Variable with effect coding in conditional_effects()

Dear brms users,

For a psychological experiment, I have a mixed effect linear regression model with brms like…

model <- brm(DV ~ 1 + A + B + A:B + (1 + A + B + A:B | participant),…

Here, A is a categorical variable with two levels and B is a standardized continuous variable. I used effect coding for the categorical variable A (-1 and 1). This data frame recognises the effect coding variable as a continuous variable, not factor. Then, I wanna draw a figure with…

plot(conditional_effects(model, effects=“B:A”), points=TRUE)))

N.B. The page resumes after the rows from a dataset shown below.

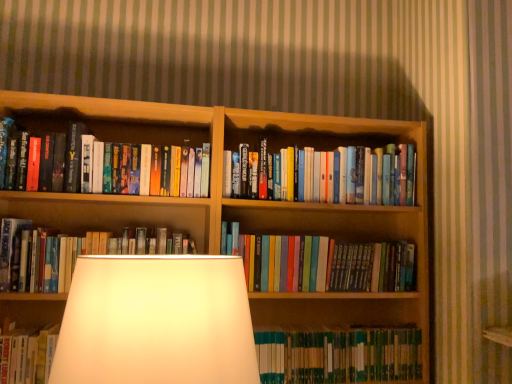 Question: Is wooden bookcase at center located outside hardcover books at center, the 2th book positioned from the bottom?

Choices:
 (A) no
 (B) yes

Answer: (B)

Question: Does wooden bookcase at center touch hardcover books at center, the 4th book viewed from the top?

Choices:
 (A) yes
 (B) no

Answer: (B)

Question: Considering the relative positions of wooden bookcase at center and hardcover books at center, the 4th book viewed from the top, in the image provided, is wooden bookcase at center behind hardcover books at center, the 4th book viewed from the top,?

Choices:
 (A) yes
 (B) no

Answer: (B)

Question: Does wooden bookcase at center have a lesser width compared to hardcover books at center, the 4th book viewed from the top?

Choices:
 (A) no
 (B) yes

Answer: (A)

Question: Can you confirm if wooden bookcase at center is wider than hardcover books at center, the 4th book viewed from the top?

Choices:
 (A) yes
 (B) no

Answer: (A)

Question: Relative to hardcover books at center, the 4th book viewed from the top, is hardcover books at center, which ranks as the third book in top-to-bottom order, in front or behind?

Choices:
 (A) behind
 (B) front

Answer: (B)

Question: Is point (23, 289) positioned closer to the camera than point (391, 264)?

Choices:
 (A) closer
 (B) farther

Answer: (A)

Question: Is hardcover books at center, which ranks as the third book in top-to-bottom order, bigger or smaller than hardcover books at center, the 4th book viewed from the top?

Choices:
 (A) big
 (B) small

Answer: (B)

Question: From the image's perspective, is hardcover books at center, positioned as the third book in bottom-to-top order, above or below hardcover books at center, the 4th book viewed from the top?

Choices:
 (A) below
 (B) above

Answer: (B)

Question: Is point [x=152, y=160] positioned closer to the camera than point [x=349, y=278]?

Choices:
 (A) farther
 (B) closer

Answer: (B)

Question: Considering their positions, is hardcover books at left, marked as the fifth book in a bottom-to-top arrangement, located in front of or behind hardcover books at center, the 2th book positioned from the bottom?

Choices:
 (A) behind
 (B) front

Answer: (B)

Question: In the image, is hardcover books at left, marked as the fifth book in a bottom-to-top arrangement, on the left side or the right side of hardcover books at center, the 2th book positioned from the bottom?

Choices:
 (A) left
 (B) right

Answer: (A)

Question: From a real-world perspective, is hardcover books at left, the first book when ordered from top to bottom, positioned above or below hardcover books at center, the 2th book positioned from the bottom?

Choices:
 (A) below
 (B) above

Answer: (B)

Question: Is green hardcover book at center, acting as the fifth book starting from the top, wider or thinner than hardcover books at left, the first book when ordered from top to bottom?

Choices:
 (A) wide
 (B) thin

Answer: (B)

Question: In the image, is green hardcover book at center, acting as the fifth book starting from the top, positioned in front of or behind hardcover books at left, the first book when ordered from top to bottom?

Choices:
 (A) front
 (B) behind

Answer: (B) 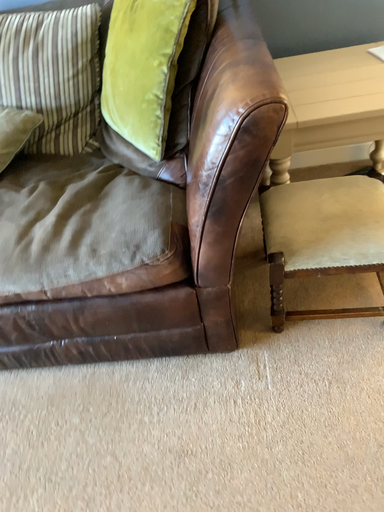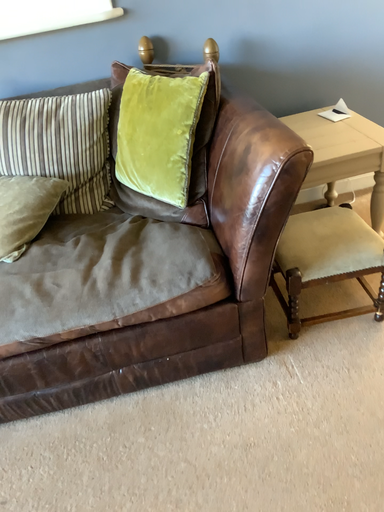 Question: Which way did the camera rotate in the video?

Choices:
 (A) rotated left
 (B) rotated right

Answer: (B) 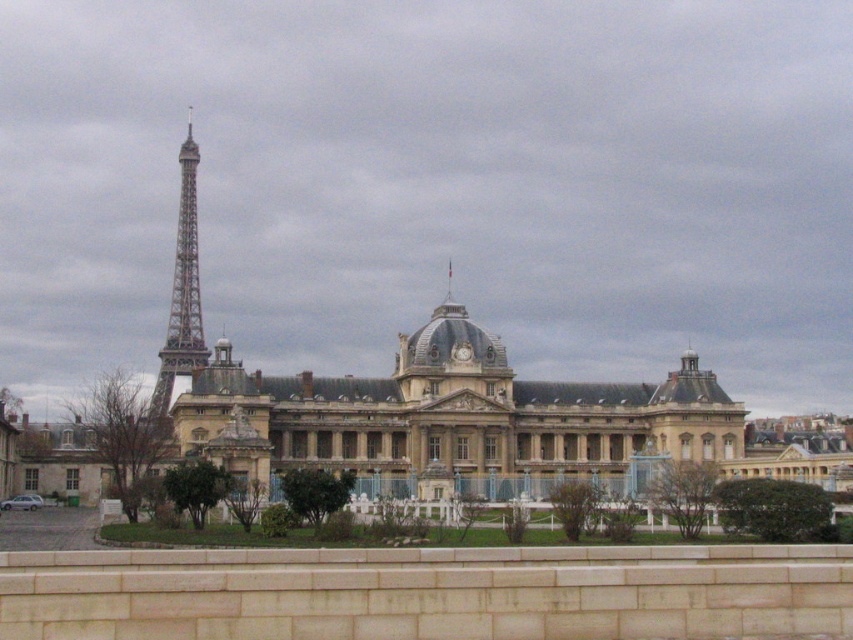 Question: Is the position of brown stone building at center more distant than that of painted steel eiffel tower at left?

Choices:
 (A) yes
 (B) no

Answer: (B)

Question: Does brown stone building at center lie in front of painted steel eiffel tower at left?

Choices:
 (A) yes
 (B) no

Answer: (A)

Question: Which object is closer to the camera taking this photo?

Choices:
 (A) painted steel eiffel tower at left
 (B) brown stone building at center

Answer: (B)

Question: Which of the following is the farthest from the observer?

Choices:
 (A) brown stone building at center
 (B) painted steel eiffel tower at left

Answer: (B)

Question: Among these objects, which one is nearest to the camera?

Choices:
 (A) painted steel eiffel tower at left
 (B) brown stone building at center

Answer: (B)

Question: Where is brown stone building at center located in relation to painted steel eiffel tower at left in the image?

Choices:
 (A) right
 (B) left

Answer: (A) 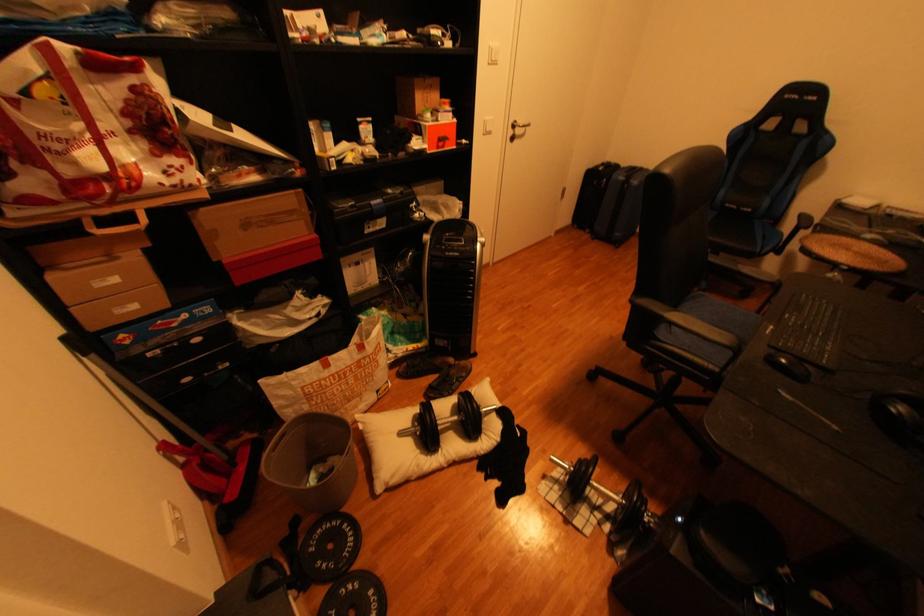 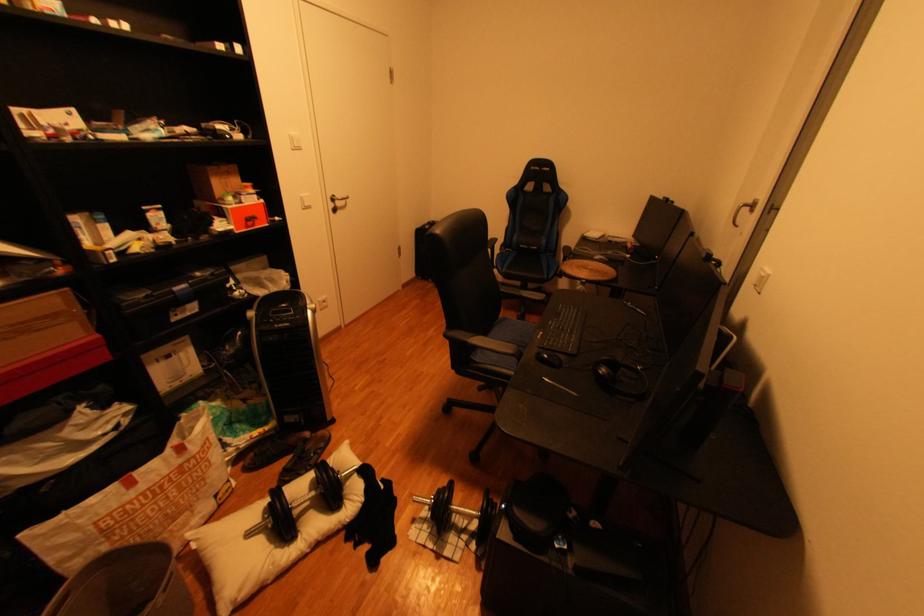 The point at (569, 496) is marked in the first image. Where is the corresponding point in the second image?

(440, 533) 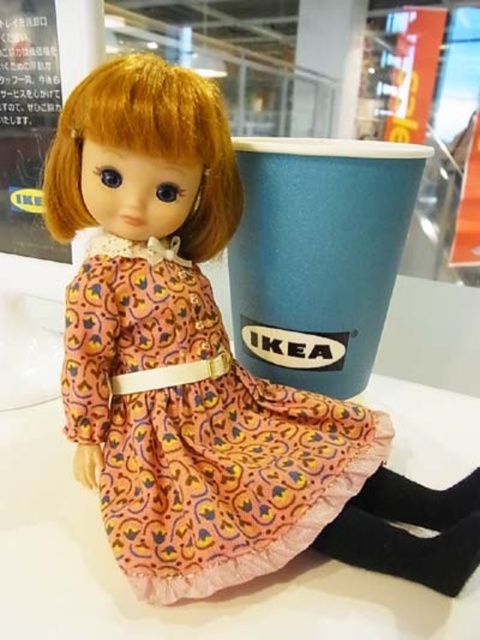 You are a photographer taking a picture of the printed fabric dress at center and the blue paper cup at upper center. Which object will appear larger in the photo?

The printed fabric dress at center will appear larger in the photo because it is closer to the viewer than the blue paper cup at upper center.

You are organizing a dollhouse and need to place the printed fabric dress at center and the blue paper cup at upper center. Based on their sizes, which item would require more space in the dollhouse?

The blue paper cup at upper center requires more space because it is larger than the printed fabric dress at center. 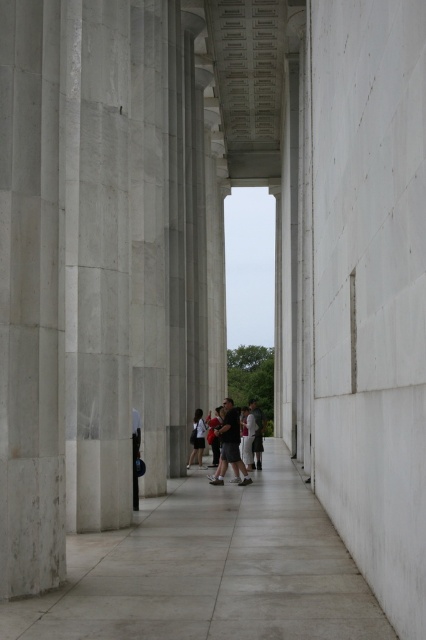 Which is behind, point (216, 429) or point (192, 436)?

Point (216, 429)

Looking at this image, does dark gray fabric pants at center appear over dark gray fabric jacket at center?

Correct, dark gray fabric pants at center is located above dark gray fabric jacket at center.

Find the location of a particular element. dark gray fabric pants at center is located at coordinates pyautogui.click(x=229, y=444).

Is gray concrete pavement at center shorter than dark gray fabric jacket at center?

Yes.

Does gray concrete pavement at center appear on the right side of dark gray fabric jacket at center?

Correct, you'll find gray concrete pavement at center to the right of dark gray fabric jacket at center.

Locate an element on the screen. gray concrete pavement at center is located at coordinates (210, 570).

Does gray concrete pavement at center appear over dark gray fabric pants at center?

No.

Is point (244, 620) closer to viewer compared to point (224, 438)?

Yes, it is in front of point (224, 438).

This screenshot has width=426, height=640. I want to click on gray concrete pavement at center, so click(210, 570). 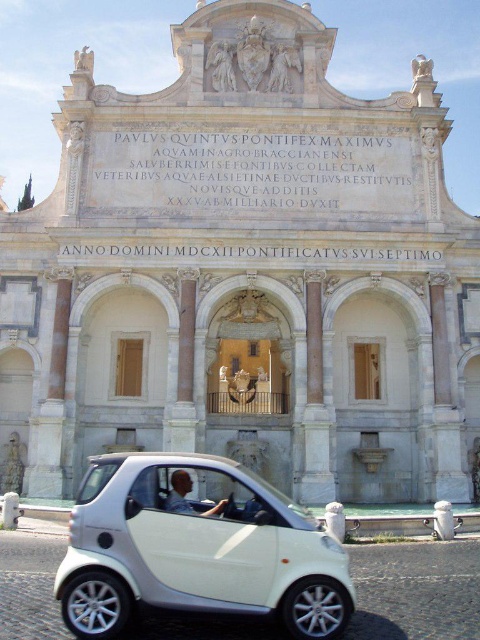 Is point (206, 522) in front of point (182, 476)?

That is True.

Does white matte car at lower center appear over light blue shirt at center?

No.

Identify the location of white matte car at lower center. This screenshot has height=640, width=480. (195, 548). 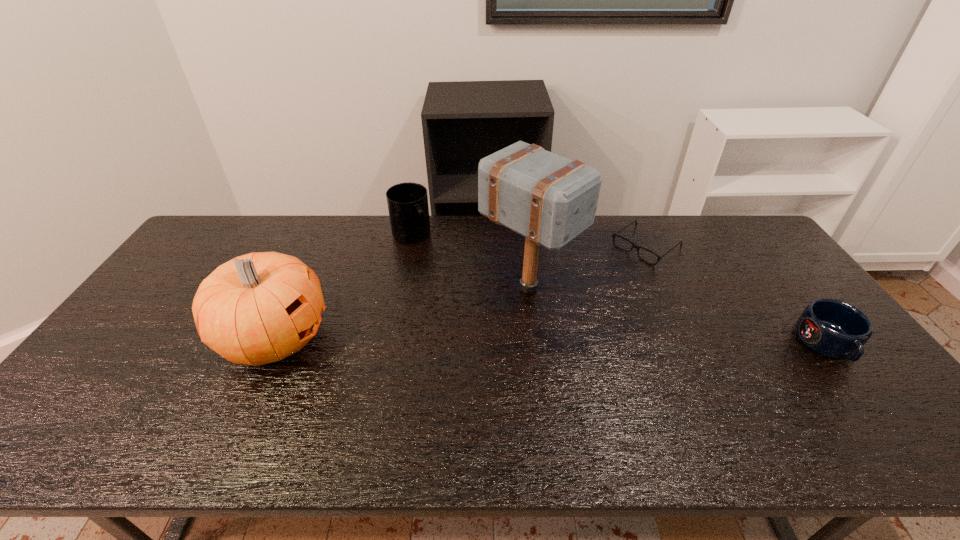 The height and width of the screenshot is (540, 960). In order to click on pumpkin in this screenshot , I will do `click(258, 308)`.

Where is `the second tallest object`? the second tallest object is located at coordinates (258, 308).

You are a GUI agent. You are given a task and a screenshot of the screen. Output one action in this format:
    pyautogui.click(x=<x>, y=<y>)
    Task: Click on the nearer mug
    The width and height of the screenshot is (960, 540).
    Given the screenshot: What is the action you would take?
    pyautogui.click(x=832, y=328)

Where is `the second shortest object`? This screenshot has width=960, height=540. the second shortest object is located at coordinates (832, 328).

Find the location of `mallet`. mallet is located at coordinates (550, 200).

This screenshot has height=540, width=960. I want to click on the tallest object, so click(550, 200).

The height and width of the screenshot is (540, 960). I want to click on the left mug, so click(x=407, y=202).

This screenshot has width=960, height=540. Find the location of `the fourth object from right to left`. the fourth object from right to left is located at coordinates (407, 202).

Identify the location of the shortest object. This screenshot has width=960, height=540. (614, 235).

Identify the location of the second object from right to left. The width and height of the screenshot is (960, 540). (614, 235). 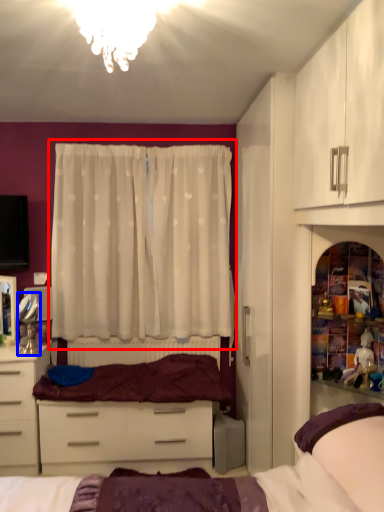 Question: Which of the following is the closest to the observer, curtain (highlighted by a red box) or mirror (highlighted by a blue box)?

Choices:
 (A) curtain
 (B) mirror

Answer: (B) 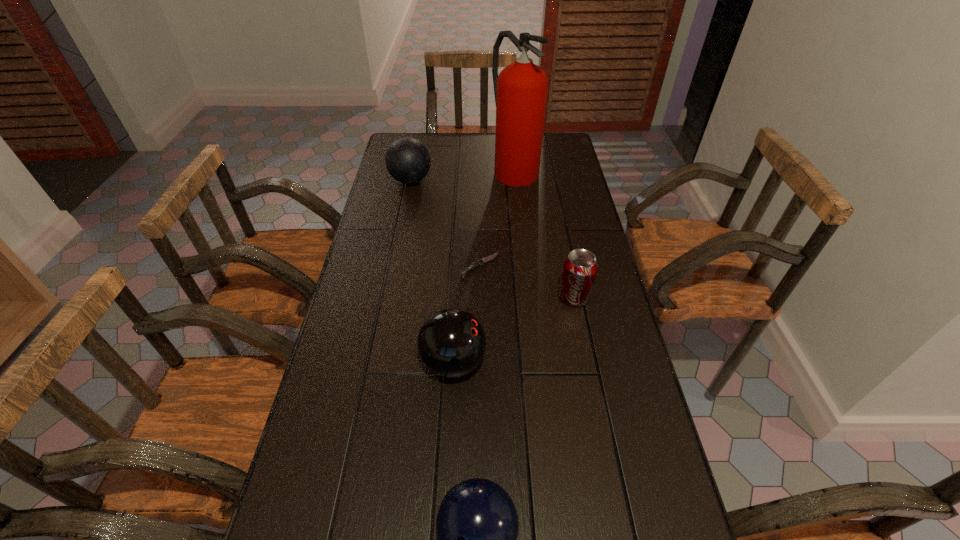 This screenshot has height=540, width=960. Find the location of `vacant region located 0.390m on the front of the third nearest object`. vacant region located 0.390m on the front of the third nearest object is located at coordinates (604, 441).

Locate an element on the screen. free space located 0.250m on the right of the fourth nearest object is located at coordinates (578, 266).

Find the location of a particular element. The height and width of the screenshot is (540, 960). object present at the far edge is located at coordinates (520, 90).

Identify the location of object present at the left edge. The height and width of the screenshot is (540, 960). (407, 159).

This screenshot has height=540, width=960. I want to click on fire extinguisher that is at the right edge, so click(520, 90).

Identify the location of soda can located in the right edge section of the desktop. (580, 267).

The image size is (960, 540). Find the location of `object that is at the far right corner`. object that is at the far right corner is located at coordinates (520, 90).

The height and width of the screenshot is (540, 960). Identify the location of free region at the far edge of the desktop. (462, 145).

This screenshot has height=540, width=960. Find the location of `vacant space at the left edge of the desktop`. vacant space at the left edge of the desktop is located at coordinates (345, 310).

The image size is (960, 540). In order to click on vacant area at the right edge of the desktop in this screenshot , I will do `click(579, 232)`. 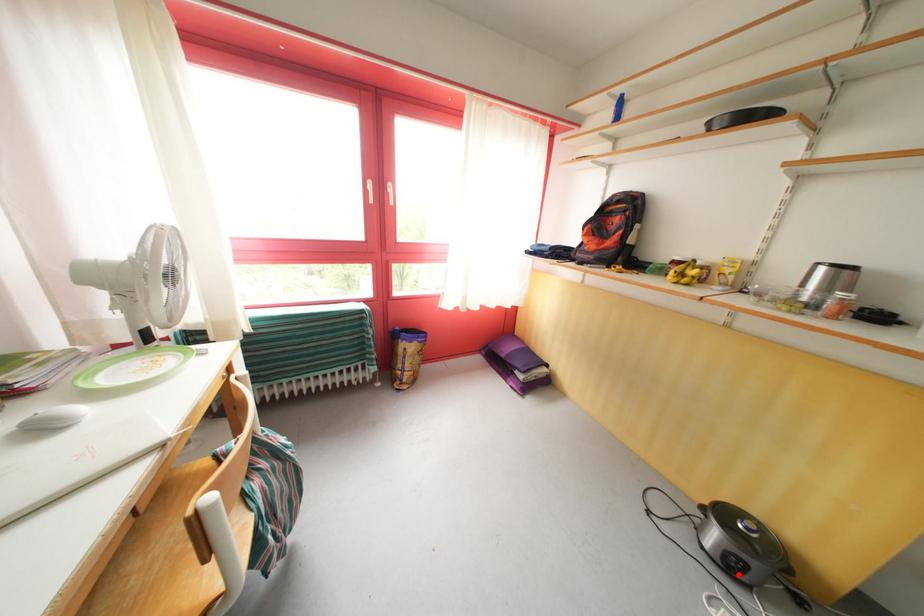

But the figure has three lines (with each 95%CRI) for A = -1, 1, and their mean 0, which are different colors. On the other hand, all plots are black. What I want is that the figure is depicted as A is referred as factor; coloring/grouping by levels of A for lines and plots.
So I tried…

g <- plot(conditional_effects(model, effects=“B:A”), points=TRUE)
g <- g + geom_points(aes(colour=factor(A)))
g

But not well-worked. Also I tried…

cond = data.frame(A = c(-1, 1))
plot(conditional_effects(model, conditions = cond, effects=“B:A”), points=TRUE)

But same two figures out alongside and they had no change from the original figure. Would someone tell me how to solve this?

I need keep this type of effect coding. Of course, the simplest way is that I look for a way to translate variable A to factorial variable with effect coding of -1 and +1 before estimation and re-estimate it (is there such way?). But I have many other model with the same problem and re-estimation need super long time. I don’t wanna do it.

My environment

  • Operating System: MacOS Mojave 10.14.6
  • brms Version: 2.13.5
  • R Version: 3.6.3
  • Rstudio Version: 1.3.1056

Thank you very much,
Yutani

I think the only solution is to recode your variable A to sum coding prior to fitting the model. This can be done by using

contrasts(your_data_frame$A) = contr.sum(2)

“This data frame recognises the effect coding variable as a continuous variable, not factor.” If you want to use the conditional_effects() function, it might be easiest to save your A variable as a factor and refit the model. If you prefer to keep the data as they are, you might be better off using the fitted() function.

Thank you for replying. I didn’t know the contrast function! Thank you very much!!

Thank you for replying. I understand that as you and @andymilne said, contrasts() function before estimation is the way for conditional_effects() function.

I didn’t think about fitted() function. I will play with it!! Thank you very much!!